The problem is, that in beginning, I had 8 features, but because of the transformation, I have more than 20 features (because of the categorical data) How can I handle this? How can I know what beginning feature is the most important?

taga
  • 3,537
  • 13
  • 53
  • 119
  • 1
    Have you tried this answer? https://stackoverflow.com/questions/54646709/sklearn-pipeline-get-feature-names-after-onehotencode-in-columntransformer – user3252344 Jun 09 '21 at 03:11
  • That answer shows how to access it if I have transformer and classifier in pipeline. How can I do it in my case? – taga Jun 09 '21 at 07:01

2 Answers2

1

Try the following to get the names of features that were treated by 'Vector Cat' transformer:

VectorCatNames = list(transformerVectoriser.transformers_[0][1]['Vector Cat'].get_feature_names(columns_for_vectorization))
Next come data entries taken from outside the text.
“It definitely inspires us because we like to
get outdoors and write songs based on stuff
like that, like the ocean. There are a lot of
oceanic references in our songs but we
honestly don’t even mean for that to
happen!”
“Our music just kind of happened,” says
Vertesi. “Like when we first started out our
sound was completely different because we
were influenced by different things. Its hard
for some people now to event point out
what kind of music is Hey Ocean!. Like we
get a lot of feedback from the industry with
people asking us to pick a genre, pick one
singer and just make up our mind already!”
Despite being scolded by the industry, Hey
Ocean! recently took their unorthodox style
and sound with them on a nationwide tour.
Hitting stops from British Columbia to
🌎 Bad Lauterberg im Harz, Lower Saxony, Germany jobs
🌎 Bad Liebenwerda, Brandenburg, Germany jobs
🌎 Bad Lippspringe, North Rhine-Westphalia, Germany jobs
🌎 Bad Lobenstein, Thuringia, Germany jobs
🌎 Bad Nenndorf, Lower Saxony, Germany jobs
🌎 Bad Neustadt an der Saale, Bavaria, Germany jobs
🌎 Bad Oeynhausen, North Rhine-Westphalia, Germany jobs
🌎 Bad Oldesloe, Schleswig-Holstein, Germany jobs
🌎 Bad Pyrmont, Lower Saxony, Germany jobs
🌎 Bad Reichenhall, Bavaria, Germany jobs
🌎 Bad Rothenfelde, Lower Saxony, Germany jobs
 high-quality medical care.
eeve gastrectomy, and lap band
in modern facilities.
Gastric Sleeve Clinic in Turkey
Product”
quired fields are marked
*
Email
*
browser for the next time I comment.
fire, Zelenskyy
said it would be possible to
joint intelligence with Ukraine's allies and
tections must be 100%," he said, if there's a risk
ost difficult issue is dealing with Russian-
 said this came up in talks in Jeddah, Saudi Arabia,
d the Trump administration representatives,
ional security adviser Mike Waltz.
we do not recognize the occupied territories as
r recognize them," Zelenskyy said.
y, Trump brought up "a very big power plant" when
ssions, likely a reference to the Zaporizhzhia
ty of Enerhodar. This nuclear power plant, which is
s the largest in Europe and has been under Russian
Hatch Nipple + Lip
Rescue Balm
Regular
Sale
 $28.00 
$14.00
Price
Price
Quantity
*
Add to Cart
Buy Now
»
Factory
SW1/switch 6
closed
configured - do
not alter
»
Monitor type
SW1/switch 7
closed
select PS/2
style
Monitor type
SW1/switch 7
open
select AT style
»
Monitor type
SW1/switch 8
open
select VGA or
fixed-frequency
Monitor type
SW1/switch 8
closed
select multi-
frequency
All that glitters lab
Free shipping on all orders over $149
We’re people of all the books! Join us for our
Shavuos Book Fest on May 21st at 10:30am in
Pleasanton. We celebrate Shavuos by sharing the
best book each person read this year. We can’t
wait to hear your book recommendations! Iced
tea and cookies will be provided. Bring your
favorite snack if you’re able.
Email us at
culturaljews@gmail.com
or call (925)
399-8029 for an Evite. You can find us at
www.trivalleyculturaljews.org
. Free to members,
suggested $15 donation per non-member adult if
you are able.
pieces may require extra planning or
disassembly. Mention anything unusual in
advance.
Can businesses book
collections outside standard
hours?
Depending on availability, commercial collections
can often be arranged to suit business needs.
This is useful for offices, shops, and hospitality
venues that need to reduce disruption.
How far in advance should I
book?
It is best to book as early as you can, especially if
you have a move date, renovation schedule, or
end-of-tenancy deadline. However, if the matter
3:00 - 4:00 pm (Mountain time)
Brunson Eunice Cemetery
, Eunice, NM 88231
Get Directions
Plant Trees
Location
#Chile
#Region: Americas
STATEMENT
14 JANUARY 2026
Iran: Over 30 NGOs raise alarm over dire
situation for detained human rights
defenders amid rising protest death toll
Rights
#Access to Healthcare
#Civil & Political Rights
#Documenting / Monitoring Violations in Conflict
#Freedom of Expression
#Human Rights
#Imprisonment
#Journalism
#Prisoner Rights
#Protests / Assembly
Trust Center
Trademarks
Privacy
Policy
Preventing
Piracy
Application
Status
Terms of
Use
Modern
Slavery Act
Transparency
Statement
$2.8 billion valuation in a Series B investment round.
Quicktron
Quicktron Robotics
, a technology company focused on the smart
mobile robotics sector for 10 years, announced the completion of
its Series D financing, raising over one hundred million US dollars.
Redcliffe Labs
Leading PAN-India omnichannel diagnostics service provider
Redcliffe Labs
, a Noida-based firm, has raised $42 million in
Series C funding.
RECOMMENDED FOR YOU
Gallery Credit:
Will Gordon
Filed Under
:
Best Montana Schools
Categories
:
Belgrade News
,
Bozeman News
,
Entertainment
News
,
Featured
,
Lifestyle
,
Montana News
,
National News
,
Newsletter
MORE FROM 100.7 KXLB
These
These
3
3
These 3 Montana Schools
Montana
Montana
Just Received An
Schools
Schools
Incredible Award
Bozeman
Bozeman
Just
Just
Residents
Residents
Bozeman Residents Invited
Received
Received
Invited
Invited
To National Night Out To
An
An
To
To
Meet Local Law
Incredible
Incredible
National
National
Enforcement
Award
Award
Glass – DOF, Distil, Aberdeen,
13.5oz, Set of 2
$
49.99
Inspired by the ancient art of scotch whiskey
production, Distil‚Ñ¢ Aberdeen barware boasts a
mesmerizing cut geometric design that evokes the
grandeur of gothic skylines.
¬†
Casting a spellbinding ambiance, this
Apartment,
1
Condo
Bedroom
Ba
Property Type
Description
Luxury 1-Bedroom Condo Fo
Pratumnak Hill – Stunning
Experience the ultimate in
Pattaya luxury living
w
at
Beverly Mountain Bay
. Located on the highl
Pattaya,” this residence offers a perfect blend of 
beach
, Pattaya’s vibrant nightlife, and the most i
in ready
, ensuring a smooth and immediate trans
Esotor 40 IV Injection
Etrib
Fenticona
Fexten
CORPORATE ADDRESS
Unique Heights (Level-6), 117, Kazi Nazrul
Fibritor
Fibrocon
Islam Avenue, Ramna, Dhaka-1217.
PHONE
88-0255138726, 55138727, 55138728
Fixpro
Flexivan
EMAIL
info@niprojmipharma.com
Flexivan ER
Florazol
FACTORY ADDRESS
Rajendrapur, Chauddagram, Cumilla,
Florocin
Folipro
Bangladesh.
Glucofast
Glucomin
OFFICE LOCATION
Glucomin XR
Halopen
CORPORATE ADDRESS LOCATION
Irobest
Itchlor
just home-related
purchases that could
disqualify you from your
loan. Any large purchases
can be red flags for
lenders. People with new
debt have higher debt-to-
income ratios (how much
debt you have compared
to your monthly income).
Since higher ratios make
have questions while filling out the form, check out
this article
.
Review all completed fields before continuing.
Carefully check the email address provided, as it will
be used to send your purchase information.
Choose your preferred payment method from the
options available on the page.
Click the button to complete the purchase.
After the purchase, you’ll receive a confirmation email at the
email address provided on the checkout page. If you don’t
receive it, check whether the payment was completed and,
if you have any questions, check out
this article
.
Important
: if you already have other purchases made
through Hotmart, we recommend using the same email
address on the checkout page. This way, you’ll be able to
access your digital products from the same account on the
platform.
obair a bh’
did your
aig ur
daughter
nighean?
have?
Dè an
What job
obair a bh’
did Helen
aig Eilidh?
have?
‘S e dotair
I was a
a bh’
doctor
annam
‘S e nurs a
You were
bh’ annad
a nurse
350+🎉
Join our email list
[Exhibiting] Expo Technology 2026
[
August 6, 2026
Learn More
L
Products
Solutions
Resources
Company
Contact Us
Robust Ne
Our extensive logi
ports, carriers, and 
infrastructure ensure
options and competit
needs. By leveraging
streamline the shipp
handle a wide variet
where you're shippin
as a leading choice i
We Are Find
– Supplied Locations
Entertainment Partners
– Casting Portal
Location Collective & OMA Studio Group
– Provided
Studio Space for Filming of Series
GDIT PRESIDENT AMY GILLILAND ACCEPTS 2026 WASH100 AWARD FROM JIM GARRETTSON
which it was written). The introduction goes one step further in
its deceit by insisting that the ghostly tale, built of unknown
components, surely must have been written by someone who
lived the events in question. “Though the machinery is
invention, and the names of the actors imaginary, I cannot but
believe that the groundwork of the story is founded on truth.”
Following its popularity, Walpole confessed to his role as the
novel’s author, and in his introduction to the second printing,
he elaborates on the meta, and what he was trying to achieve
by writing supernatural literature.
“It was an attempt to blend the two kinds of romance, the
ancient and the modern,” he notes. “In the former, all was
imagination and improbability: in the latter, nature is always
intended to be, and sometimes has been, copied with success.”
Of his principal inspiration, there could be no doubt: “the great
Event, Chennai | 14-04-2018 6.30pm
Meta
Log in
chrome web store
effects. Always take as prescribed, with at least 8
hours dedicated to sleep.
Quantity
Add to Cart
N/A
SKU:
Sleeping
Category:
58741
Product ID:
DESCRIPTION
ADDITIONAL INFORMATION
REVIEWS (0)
Then, names of your final features can be saved as:

feature_names = VectorCatNames + columns_for_normalization
Rafa
  • 564
  • 4
  • 12
0

This github gist seems to say you can get the columns after fit/transform with:

numeric_features = X.select_dtypes(np.number).columns

enc_cat_features = transformerVectorizer.named_transformers_['Vector cat'].get_feature_names()
labels = np.concatenate([numeric_features, enc_cat_features])
transformed_df_X = pd.DataFrame(preprocessor.transform(X_train).toarray(), columns=labels)
# To access your data - transformed_df_X
# To access your columns - transformed_df_X.columns

If you can't seem to get it working through the ColumnTransformer due to 'subscriptable' errors, you can definitely do this directly on the OneHotEncoder object.

Typically I also mess with the names afterwards because OneHotEncoder gives ugly automatic names.

Anyway then once you can access the X.columns thing, you can do whatever you like with the feature importances. My sample code for plotting them with the feature names uses permutation_importance instead but apparently feature_importance gives the same structure so you might have some luck and this will work for you.

from sklearn.inspection import permutation_importance
import matplotlib.pyplot as plt

def plot_feature_importance(model, X_train, y_train, feature_names):
   result = permutation_importance(model, X_train, y_train, n_repeats=10)
   perm_sorted_idx = result.importances_mean.argsort()

   fig, ax2 = plt.subplots(1, 1, figsize=(5, 15))
   ax2.boxplot(result.importances[perm_sorted_idx].T, vert=False,
               labels=feature_names[perm_sorted_idx])
   fig.tight_layout()
   plt.show()

On the UCI ML horse colic set with a random forest, this gave me an output image with the categorical & numerical names like this:

Box plot showing features AbdomenClass4, RectTemp, AbdominalDistension3, CapillaryRefillTime1, PeripheralPulse3 as key features

user3252344
  • 678
  • 6
  • 14